These results indicate that Wikipedia covers a fairly substantial portion of the topics deemed important by experts in the fields of physics and linguistics, and perhaps less so in the case of poetry. It may be that the nature of knowledge in the physical and social sciences is more easily codified. By informally examining the nature of the articles that were present in either the traditional encyclopedia or Wikipedia, but not shared by both, we find traces of how the nature of production affects the distribution of topics.

As already noted, a substantial part of why these fail to overlap is related to what is considered to be the nature of an encyclopedia, as determined by an editor. Approximately one quarter (22) of the unmatched linguistics terms were personal names, for example.
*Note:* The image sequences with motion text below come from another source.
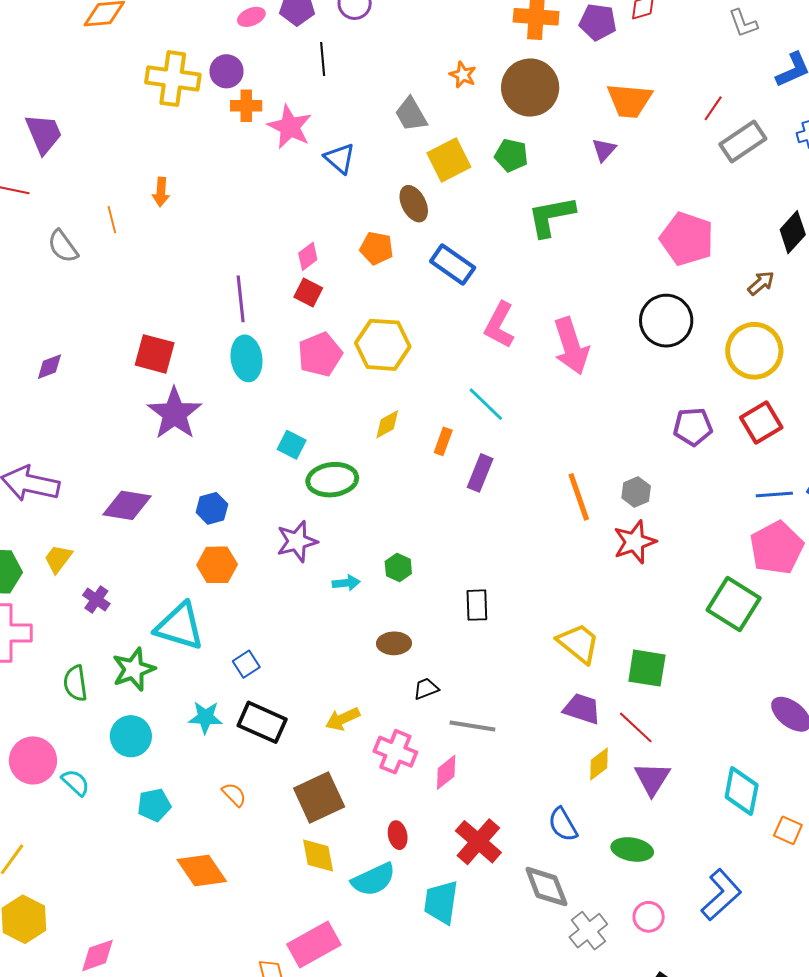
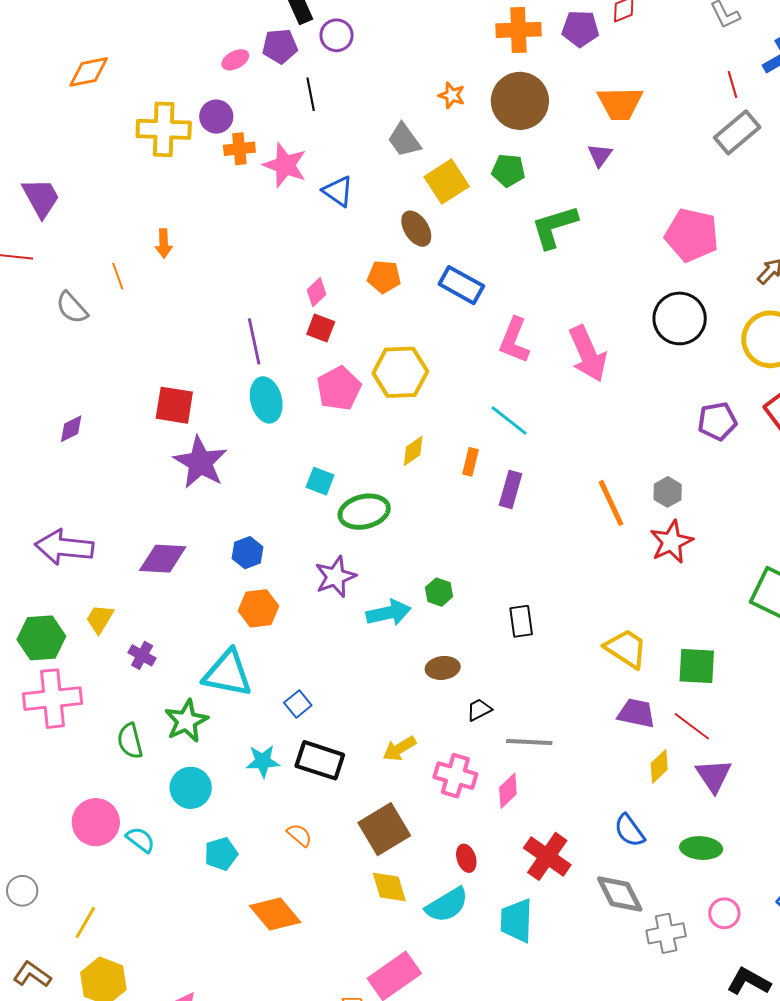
red line: (713, 108) -> (732, 84), moved, turned -44
cyan arrow: (346, 583) -> (389, 613), size x1.6
gray cross: (588, 931) -> (666, 933), turned 33

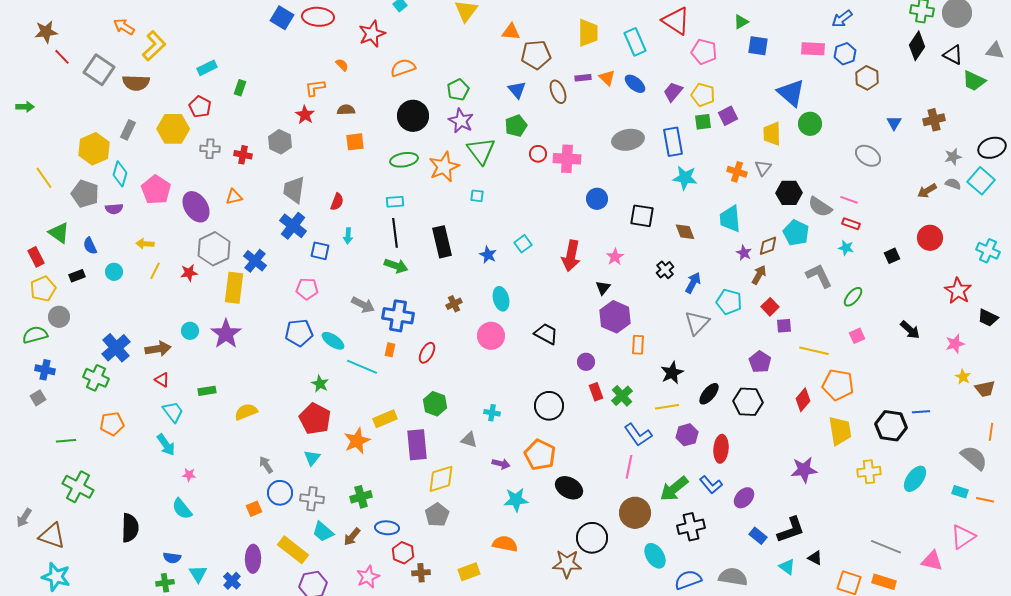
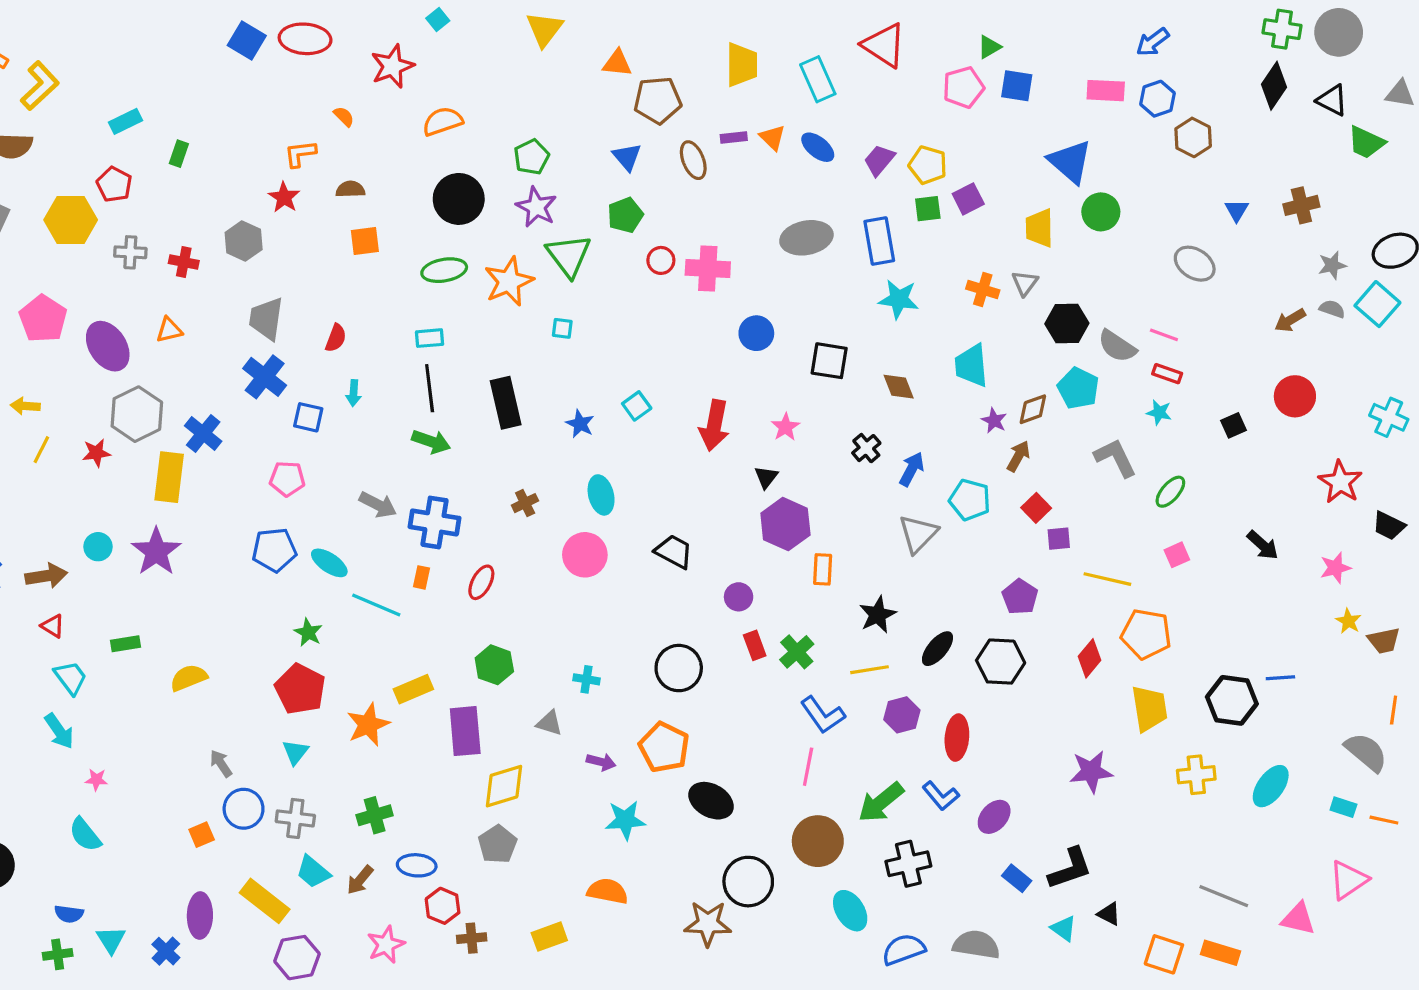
pink pentagon: (704, 52) -> (963, 87), moved, turned -30

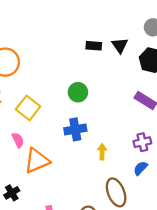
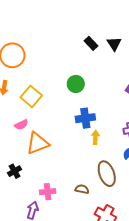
black rectangle: (94, 46) -> (91, 43), turned 40
blue cross: (75, 129) -> (85, 118), moved
pink semicircle: (18, 140) -> (21, 125), turned 88

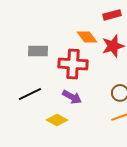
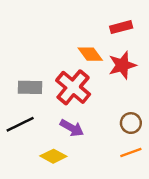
gray rectangle: (38, 51) -> (30, 87), moved
red cross: (73, 64) -> (73, 87), turned 36

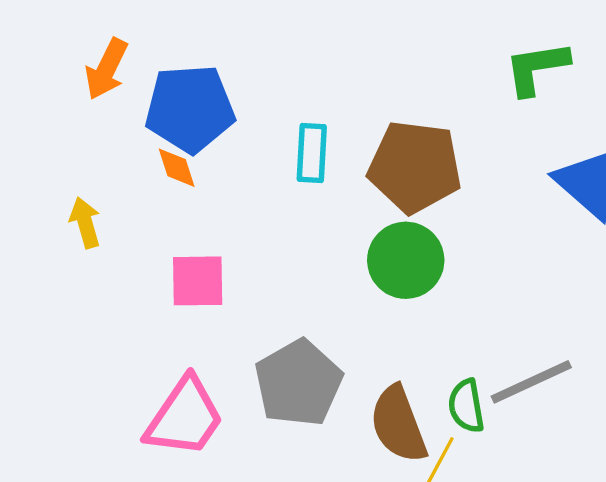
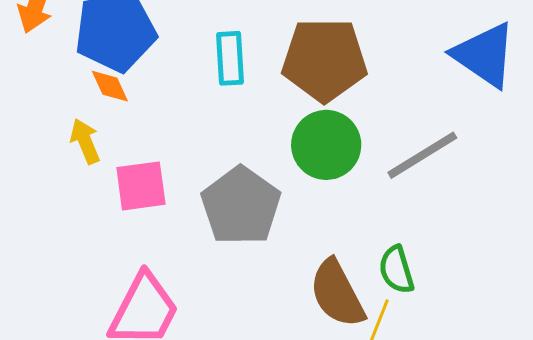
yellow arrow: (85, 223) -> (85, 141), moved
gray line: (531, 382) -> (422, 155), moved
gray pentagon: (298, 383) -> (241, 206), moved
The top-down approach of encyclopedia writing and refereeing may not apply to Wikipedia, but there is a strong sense not only of what belongs within individual articles, but whether articles should themselves be included. The organizing principles of Wikipedia have been applied to decide whether or not whole headwords should be included, or how they should be approached. That this policy decision is more distributed does not change the force of editorial control, and in comparison with the bound encyclopedias, Wikipedia has a fairly conservative boundary for the type of article. It may be that this shared limitation to specifically topical issues is the factor that leads to such strong congruence between it and the Encyclopedia of Physics.

Interestingly, Wikipedia’s conservatism is less problematic from an information-seeker's perspective for Wikipedia than for printed encyclopedias. Wikipedia's fulltext search can find keywords within articles, while no equivalent facility is available for printed works. This means that the content of many print articles can be combined into a single online article without sacrificing ease of location and access. In contrast to printed encyclopedias, online encyclopedias must devote much less effort to the creation and maintenance of headword synonym lists.

Likewise, some editors chose to shape their knowledge space in particular ways. Again, in linguistics, there were several encyclopedia articles designed to articulate the study of language with topics in other domains. These included items like “Language and Archeology.” Clearly, both topics are represented in Wikipedia, but the relationship between the two may not be spelled out as a separate article.

The opposite is also true. In some cases, the editors of an encyclopedia chose to create multiple articles on sub-components of a particular topic. While Wikipedia contains an article on “Biosemiotics,” the linguistic encyclopedia has split this topic into separate articles (e.g., “Biosemiotics: Insects”). As noted, the poetry encyclopedia’s inclusion of a number of national traditions also provided a way of organizing the material not as clearly reflected in Wikipedia.

The comparison of entries between the New Princeton Encyclopedia of Poetry and Poetics
and Wikipedia demonstrated the greatest divergence, including each of the differences discussed above. Most of these examples were definitional in nature, and represented short descriptions of particular terminology. It may be that the general audience of Wikipedia favors non-technical, non-discipline-specific language, and so there remained a lack of interest of need for these specialized articles.


The traditional printed encyclopedia is subject to physical and structural constraints of the paper medium. Any encyclopedia contains articles dealing with only a subset of all possible topics, whether it is a source of general knowledge (Encyclopaedia Britannica with over 65,000 articles) or domain-specific knowledge (Encyclopedia of Physics with 488 articles). Online encyclopedias, unrestricted by weight, volume, and time spent flipping pages, hold out the promise of truly comprehensive encyclopedias. The efficiency of Internet-mediated communication allows for the streamlining of traditional publishing structures, and organizations such as Britannica are project these structures into cyberspace with some success. Britannica Online contains nearly twice as many articles (over 120,000) as its paper cousin. But as physical barriers to knowledge storage are demolished, the challenge of mustering adequate human intellectual capital to create and maintain these stores becomes more daunting.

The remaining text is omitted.